Il ristorante cinese è un luogo ambiguo. Si teme sempre di finire per ingoiare qualcosa di disgustoso o di esiziale per lo stomaco, però nel contempo il mistero agrodolce attrae, il sapore diverso non può che intrigare ed è quasi divertente pensare si tratti di una prova di coraggio sedersi su quel rosso laccato e aspettare di mangiare qualsiasi cosa improvvisamente navighi nel piatto. A leggere Dolce miele, decomposta, si scopre che il legame con quel luogo può diventare ossessione al punto di non distinguere più l’intossicazione dall’amore, e viceversa. L’unica via è lasciarsi sopraffare. Come accadrà al poliziotto all’altro capo del libro, impantanato in una situazione scomoda, combattuto fra dovere e piacere, immobile di fronte ad una finestra aperta sulla palude nella quale anche lui, prima o poi, affonderà.

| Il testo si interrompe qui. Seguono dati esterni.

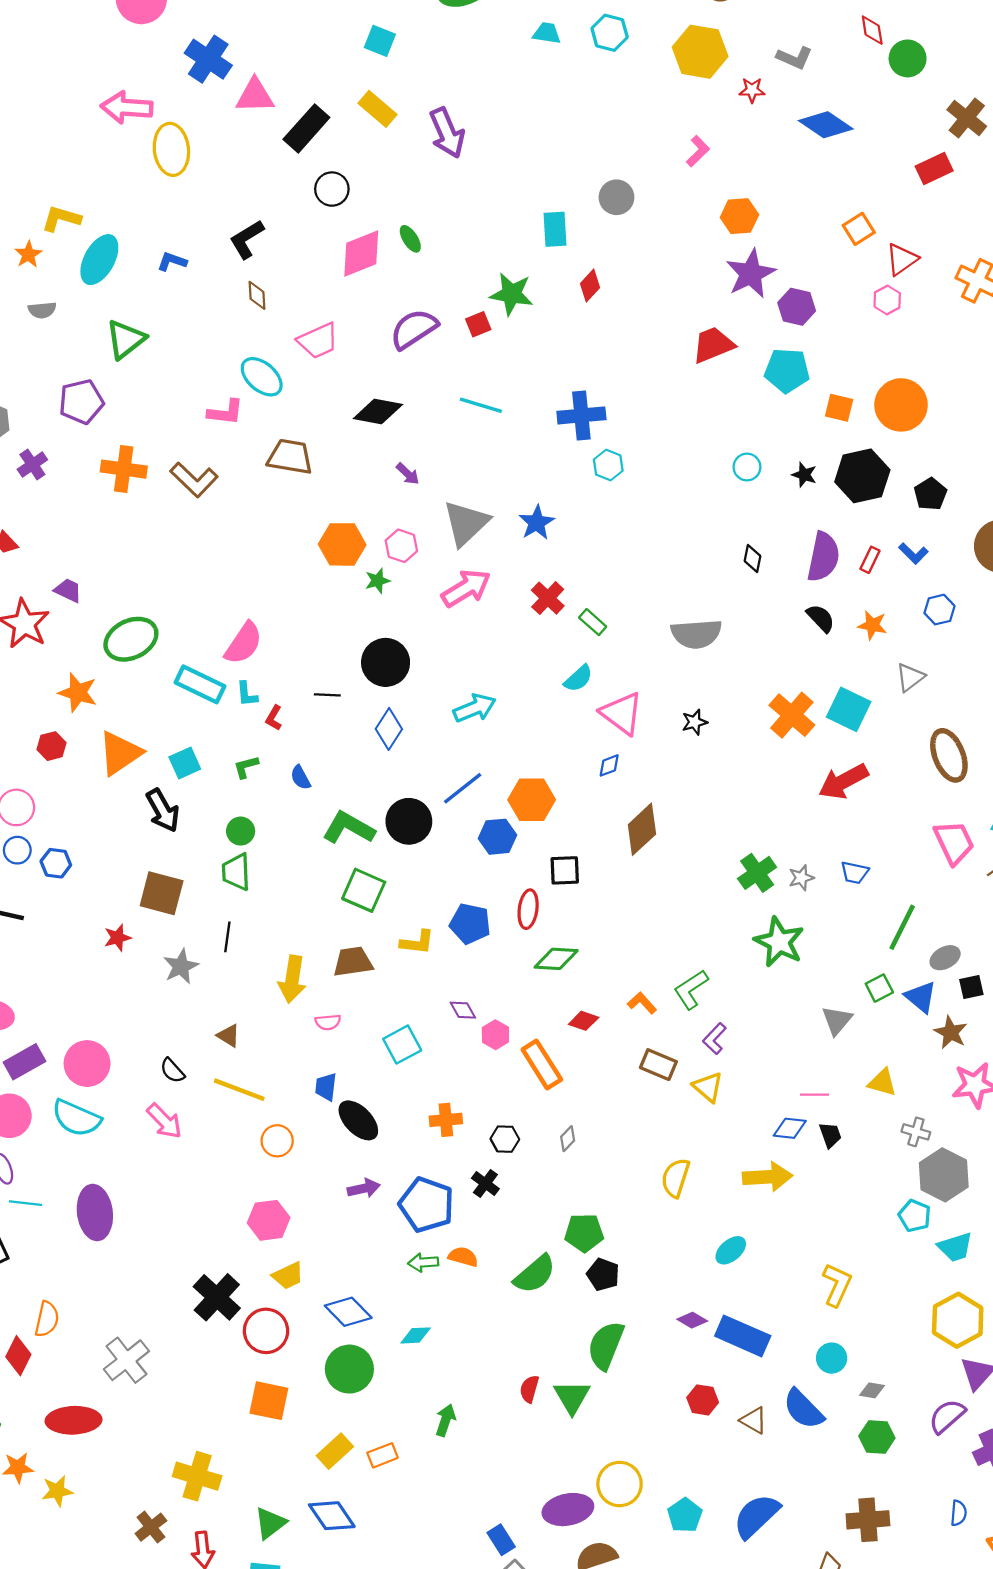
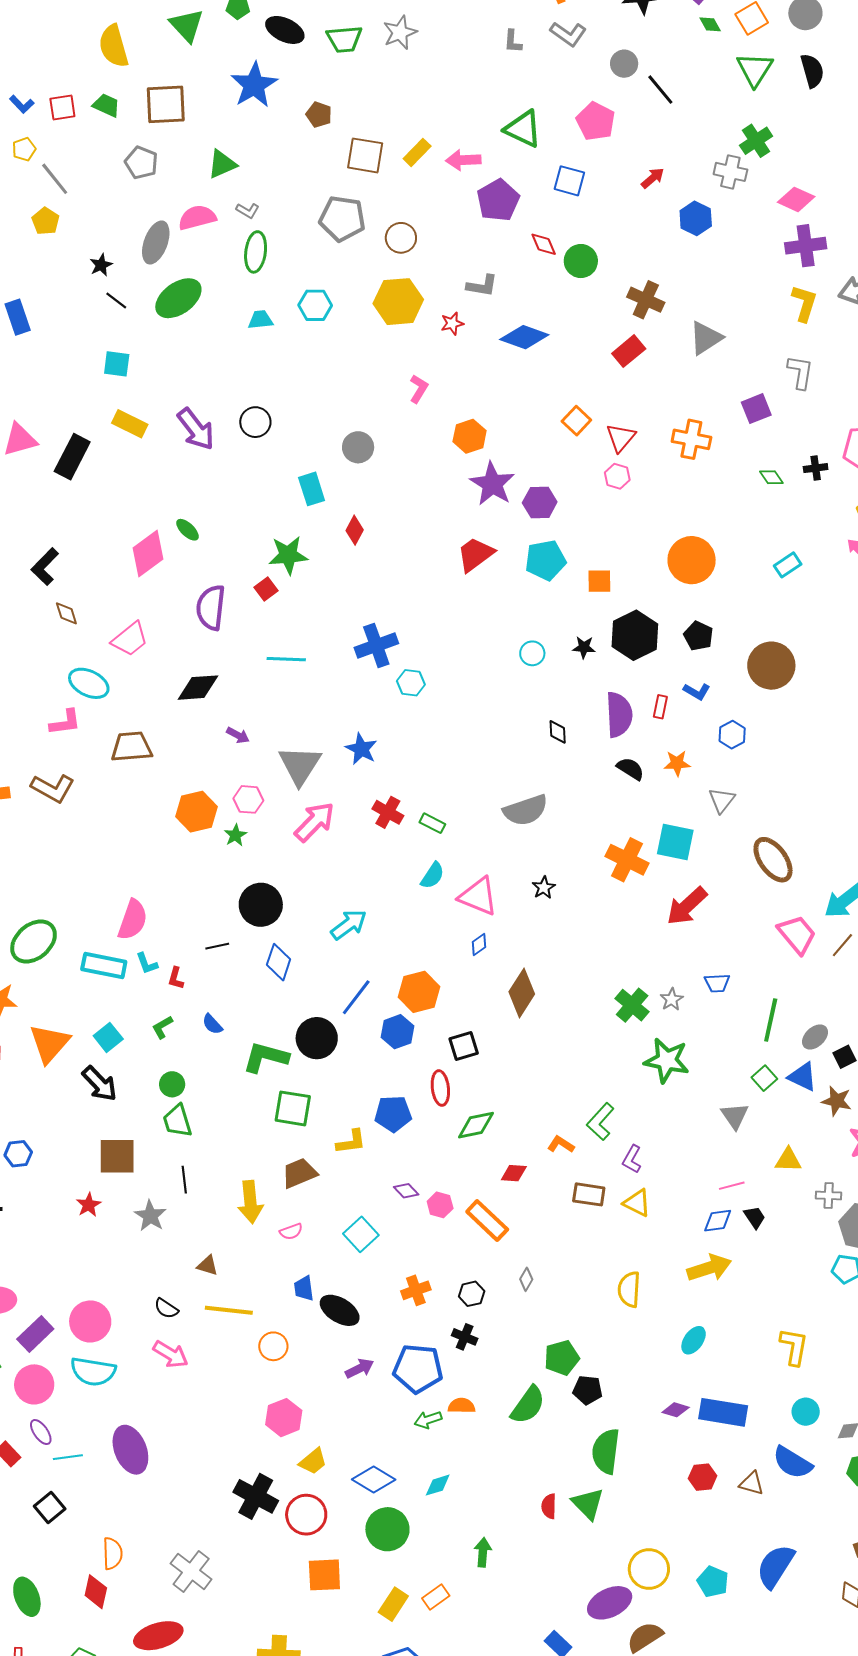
black circle: (332, 189) -> (255, 422), moved
purple semicircle: (414, 329) -> (211, 608), turned -36
orange circle: (901, 405) -> (692, 560), moved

Due piccoli gialli – in tutto “20 minuti” di lettura – dallo stile inquieto: scene montate con rapidi fotogrammi e con frasi smozzicate, una trama che si compone per progressivo affastellamento, con evidenti sbirciate al grande schermo. Storie lampo che vanno in dissolvenza verso un ricordo lontano e verso il mondo degli spiriti, a stemperare le crudezze di efferati assassini. Due uomini finiranno vittime degli incantamenti, perché incapaci di cogliere il confine fra reale e irreale. Due donne li condurranno oltre, in virtù della naturale e femminile attitudine per le sfumature. Anche Paola Ducci la possiede e lo si capisce da come lascia sospese le storie, fa sussurrare i finali, perché in fondo poco conta quello che accade, conta piuttosto come accade.
Paola Ducci, Il crudele si vende bene, Roma, Il caso e il vento, 2008.